Stored data entries:
● ● ●

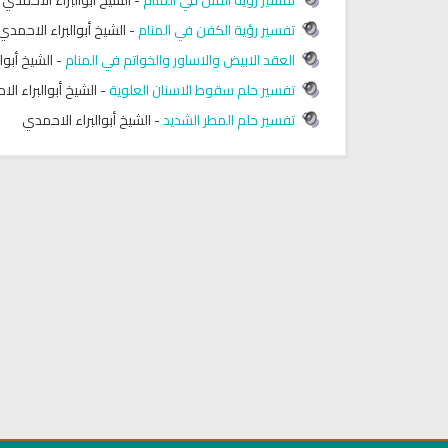
تفسير رؤية الكفن في المنام
-
الشيخ أبوالبراء الاحمدي
العقد الابيض والاساور والخواتم في المنام
-
الشيخ أبوا
تفسير حلم سقوط الاسنان العلوية
-
الشيخ أبوالبراء ال
تفسير حلم المطر الشديد
-
الشيخ أبوالبراء الاحمدي
الفقه وأصوله
كتب الأسرة والمرأة المسلمة
تحميل
قه في القرآن
تحميل كتاب تربية الاولاد في الاسلام
السيرة ا
يم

● ● ●

WORK ORDER: Search the records for the string "تحميل" and report each line that has it.

RESULT FOR THIS EXERCISE:
تحميل
تحميل كتاب تربية الاولاد في الاسلام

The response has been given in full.